Table Name A label for the table that will hold the data retrieved from the endpoint. Choose one that is meaningful and helps with easy identification of the data when querying via SQL Explorer or in a Processing Script.
Paging Type Look for "page" or "pagination" in the API documentation to determine the appropriate type.

Link - The next page URL is included directly in the API's response body. Look for properties like: next, next_page, links.next, pagination_url.

Query Parameter - The more common type. Paging metadata is included in the API response body or headers, and can then be used as a query parameter in the URL to request the next page. The API documentation may refer to pagination parameters of: page, cursor, offset, next_cursor, startAt, maxResults.
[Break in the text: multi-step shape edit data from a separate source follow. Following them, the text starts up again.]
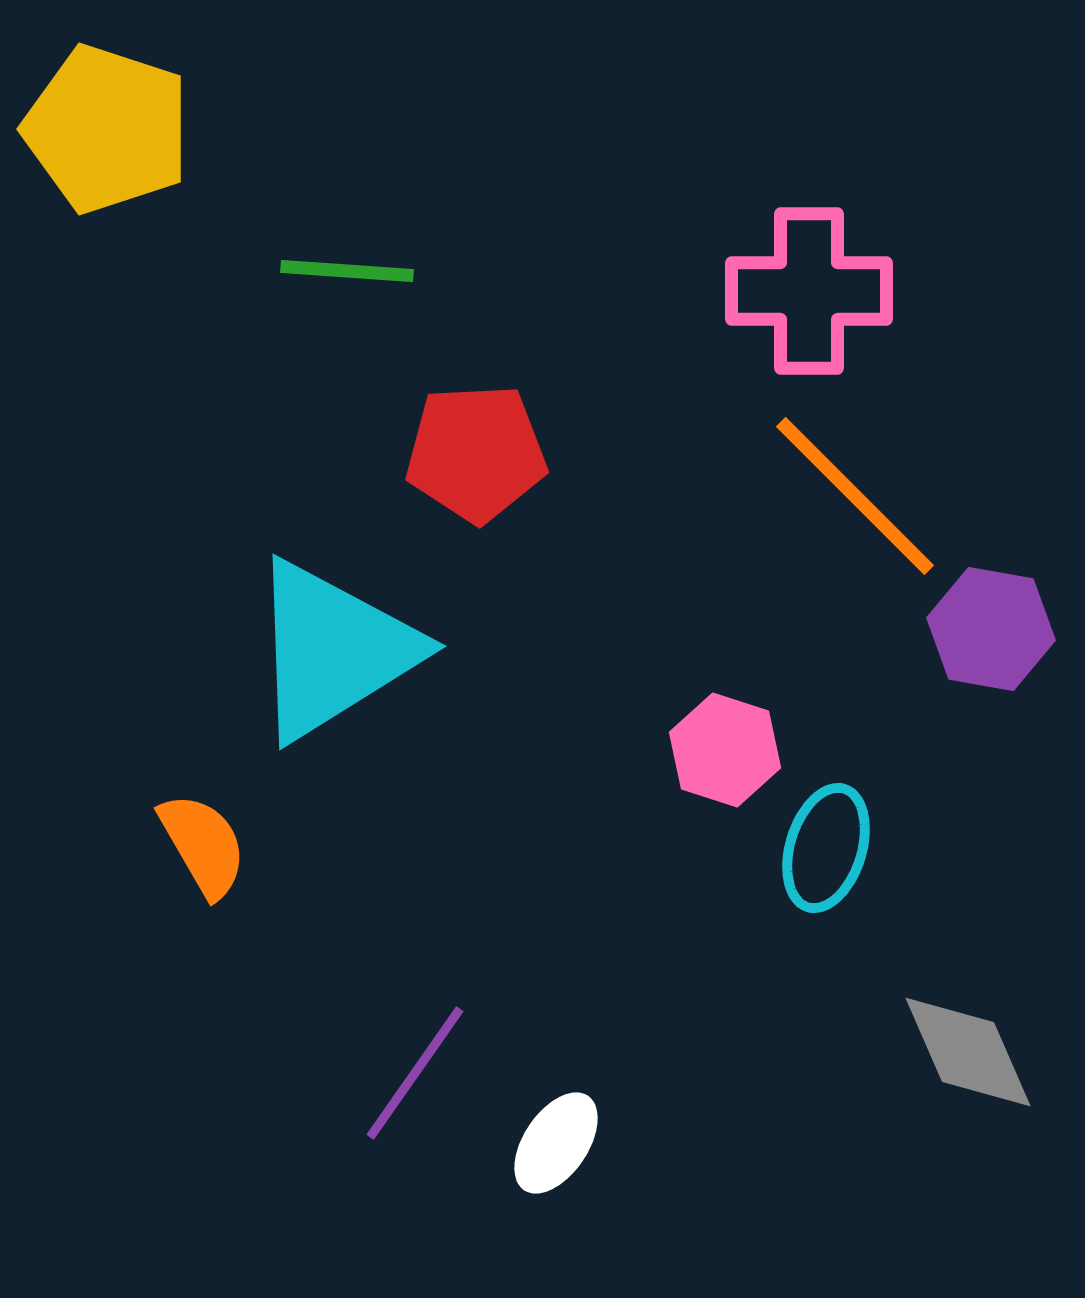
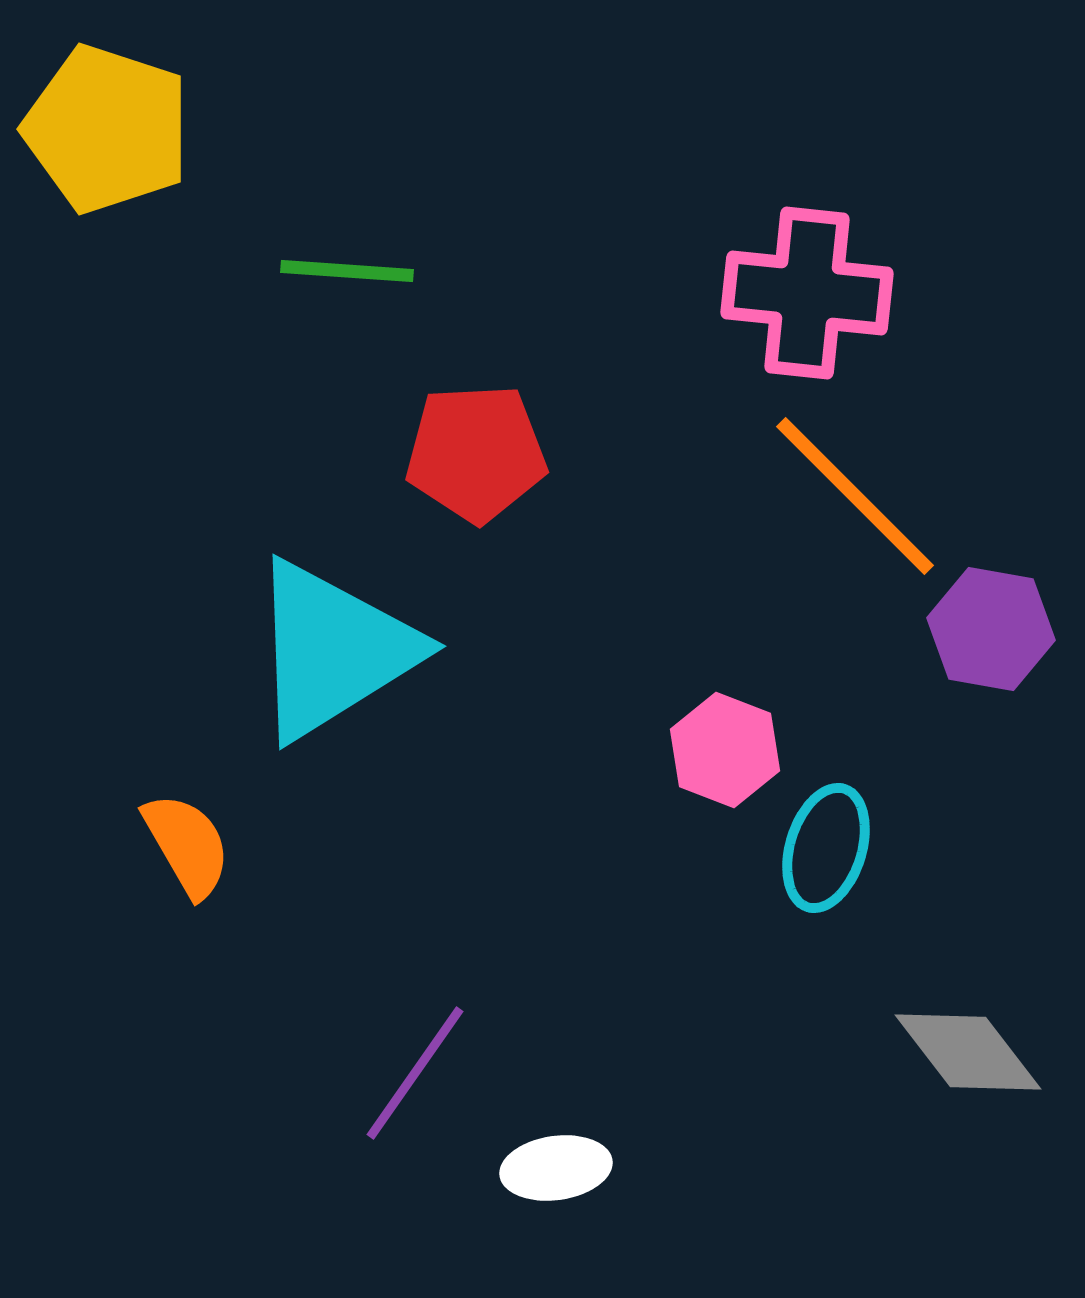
pink cross: moved 2 px left, 2 px down; rotated 6 degrees clockwise
pink hexagon: rotated 3 degrees clockwise
orange semicircle: moved 16 px left
gray diamond: rotated 14 degrees counterclockwise
white ellipse: moved 25 px down; rotated 48 degrees clockwise
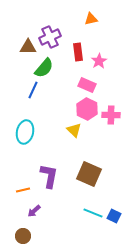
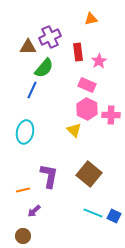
blue line: moved 1 px left
brown square: rotated 15 degrees clockwise
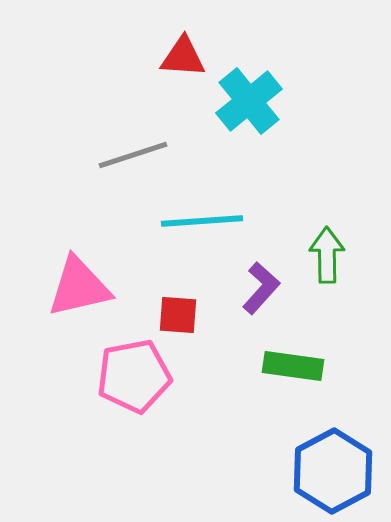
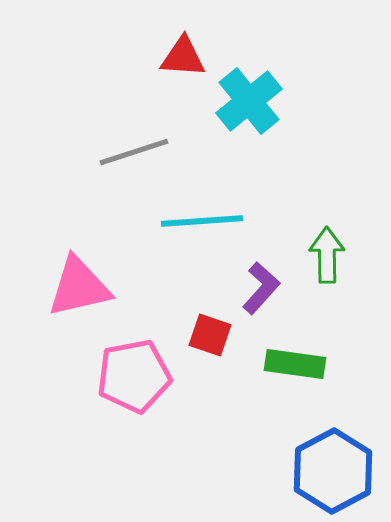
gray line: moved 1 px right, 3 px up
red square: moved 32 px right, 20 px down; rotated 15 degrees clockwise
green rectangle: moved 2 px right, 2 px up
RFC Link Header - The next page URL is included in the response header using the RFC 8288 standard format. The header will be named Link and will look like: <https://api.example.com/page=2>; rel="next". The API documentation will typically reference the "Link header", "RFC 8288", or keywords like rel="next" and rel="prev". This format is defined here: https://datatracker.ietf.org/doc/html/rfc8288

 


Configuring Endpoint > Pivot Paths

Pivot Paths takes the JSON API response and transforms it into tables by flattening objects into rows and splitting arrays into tables.

Pivot Paths are not mandatory and may not be needed in your configuration. If unsure, leave empty.

Pivot Paths are useful where the JSON contains a list of records as an object, using a record identifier (such as an employee ID) as the property name rather than as a property value. A pivot path on the endpoint will treat the nominated object as if it were an array, converting each key into a row instead. The original key is preserved in a column called om_pivot_key, so the identifier is not lost.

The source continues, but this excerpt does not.